#### Task instructions
Give back the lines of the entries below exactly as written, from the first line to the line holding "707-584-4804 (739, 270)", both included, with the pictures omitted.

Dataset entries

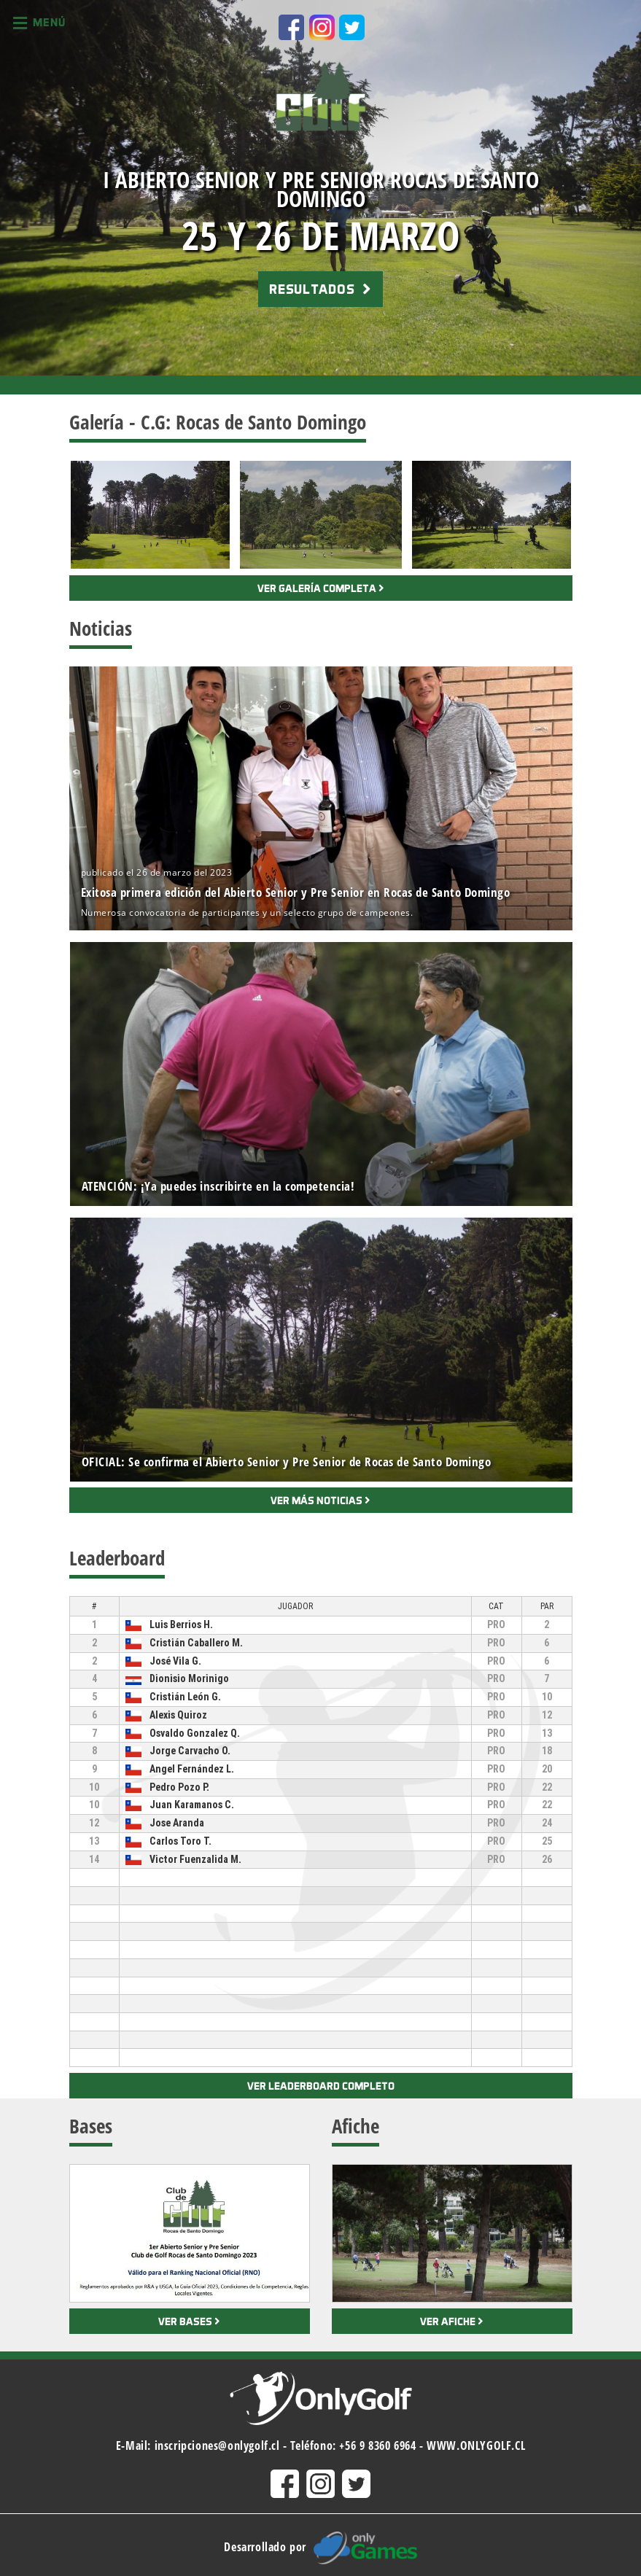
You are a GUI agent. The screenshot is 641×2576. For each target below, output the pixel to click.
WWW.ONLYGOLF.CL (476, 2445)
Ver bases (189, 2321)
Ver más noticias (320, 1500)
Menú (39, 23)
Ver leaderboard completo (321, 2085)
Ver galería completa (320, 588)
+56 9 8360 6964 (377, 2445)
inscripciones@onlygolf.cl (217, 2445)
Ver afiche (451, 2321)
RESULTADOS (320, 289)
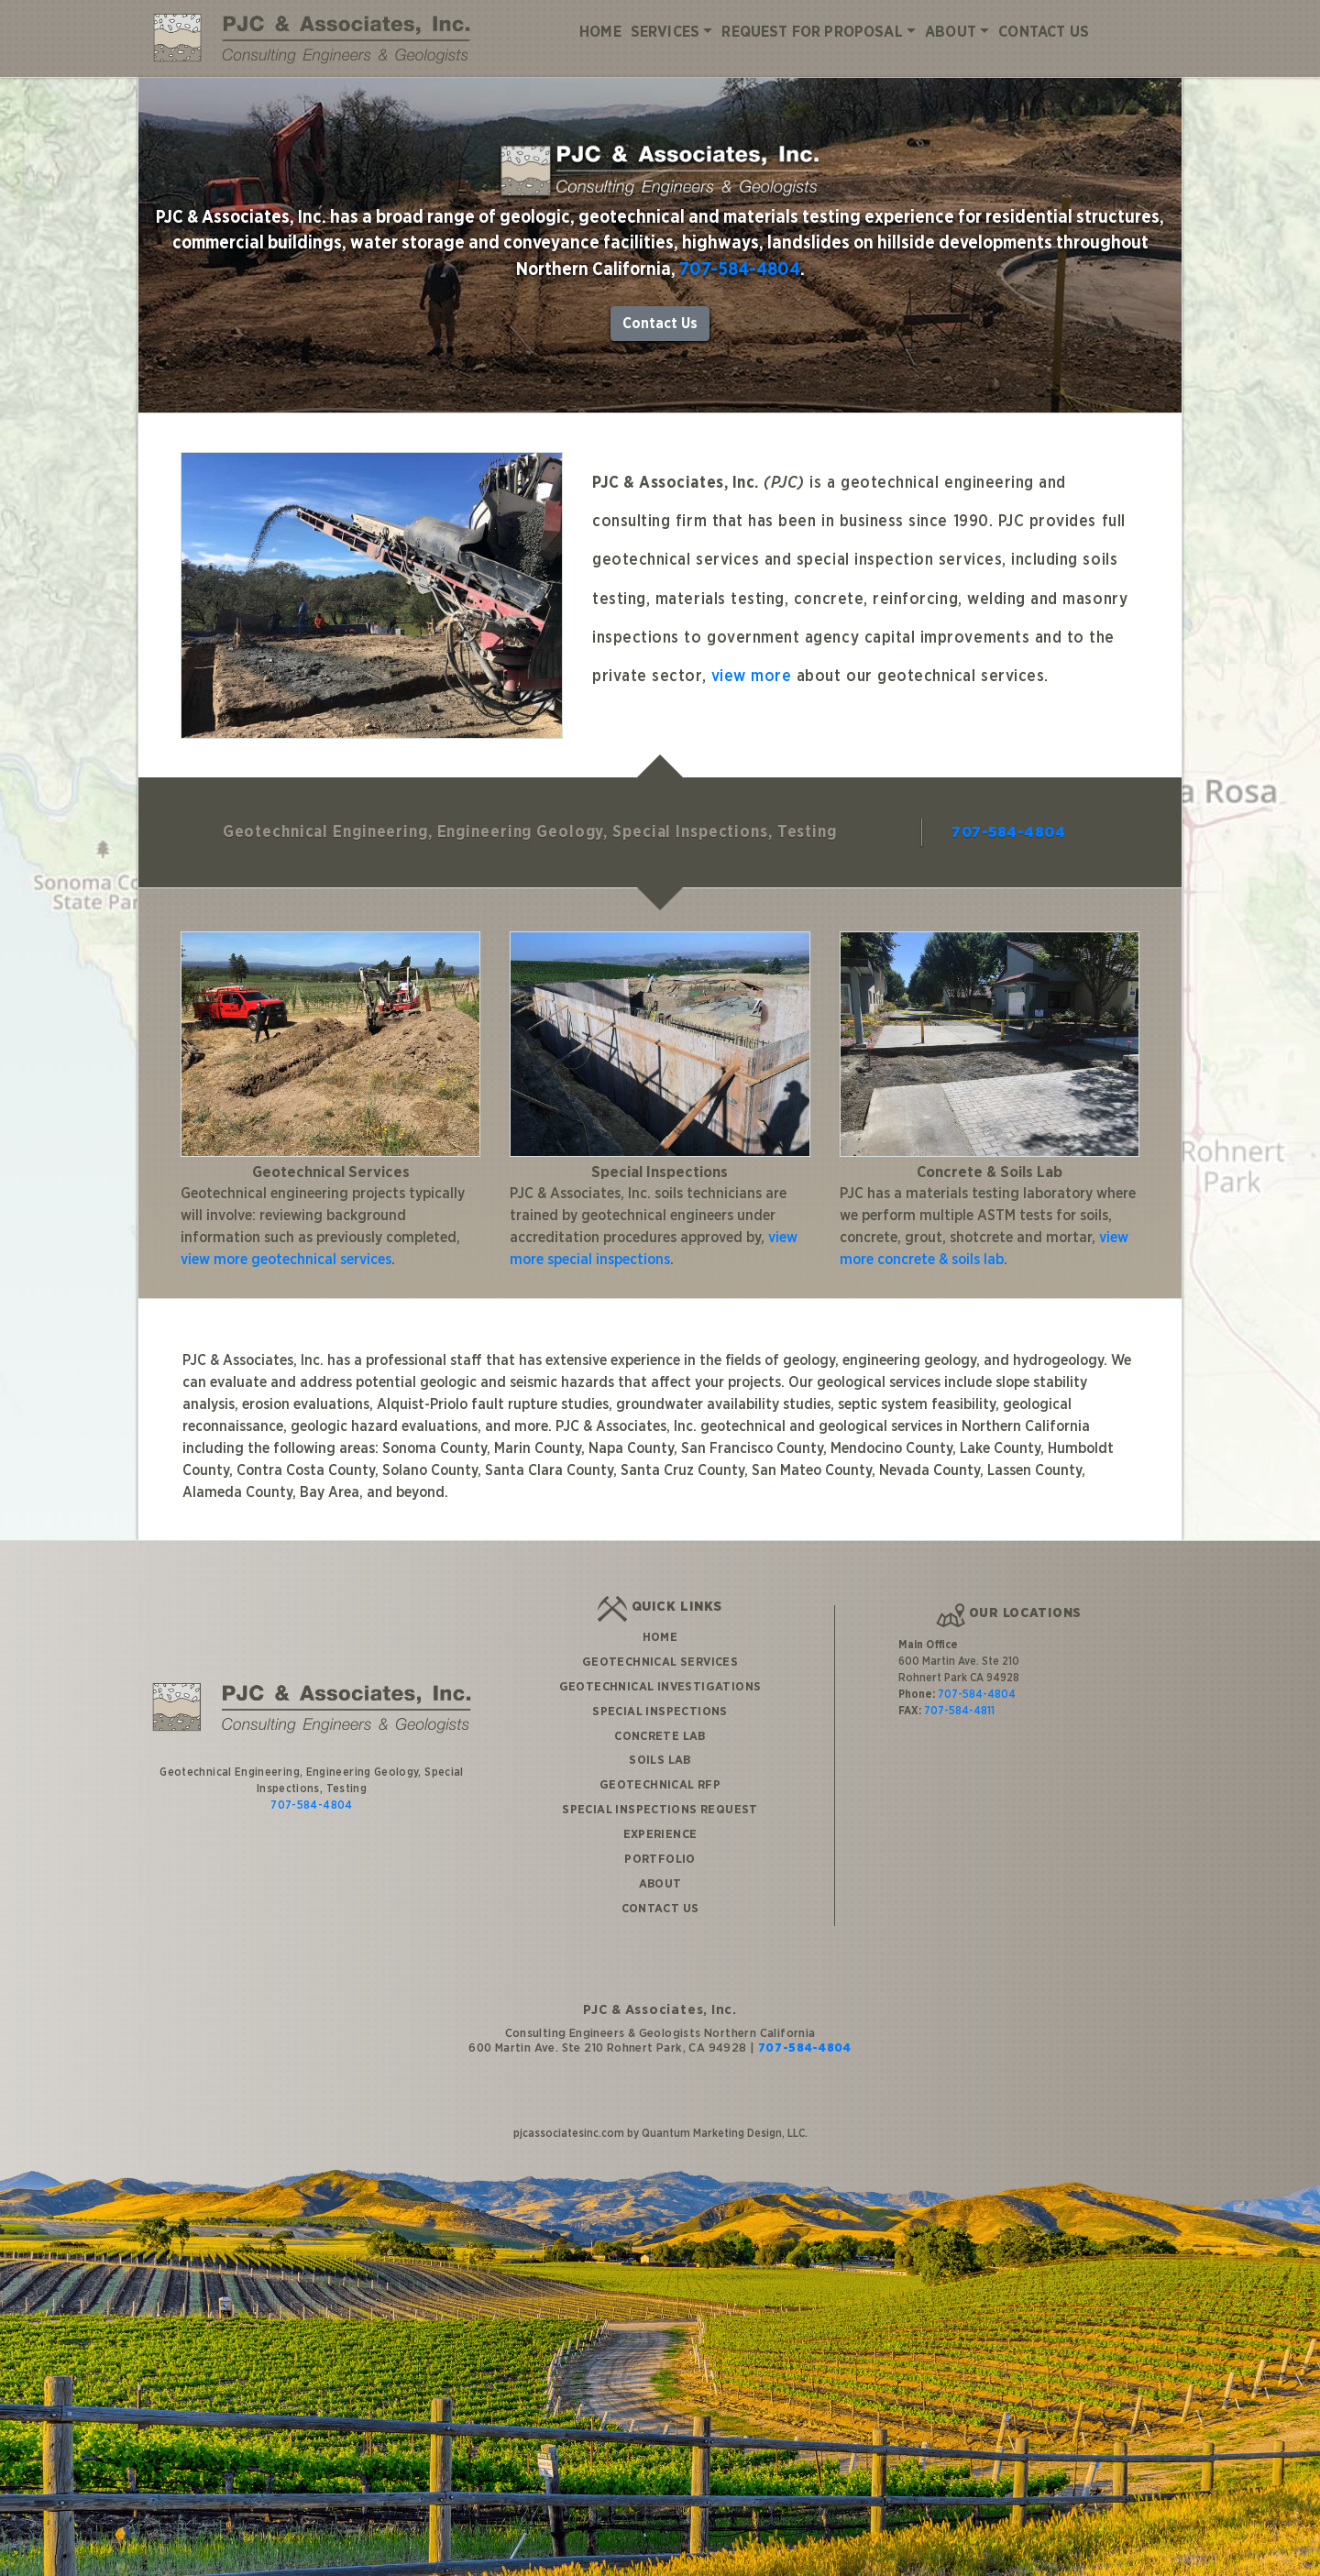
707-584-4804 (739, 270)
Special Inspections (660, 1711)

#### Answer to the exercise
You are a GUI agent. The screenshot is 641×2576. For each target below, output the pixel to click.
WWW.ONLYGOLF.CL (476, 2445)
Ver bases (189, 2321)
Ver más noticias (320, 1500)
Menú (39, 23)
Ver leaderboard completo (321, 2085)
Ver galería completa (320, 588)
+56 9 8360 6964 (377, 2445)
inscripciones@onlygolf.cl (217, 2445)
Ver afiche (451, 2321)
RESULTADOS (320, 289)
707-584-4804 (739, 270)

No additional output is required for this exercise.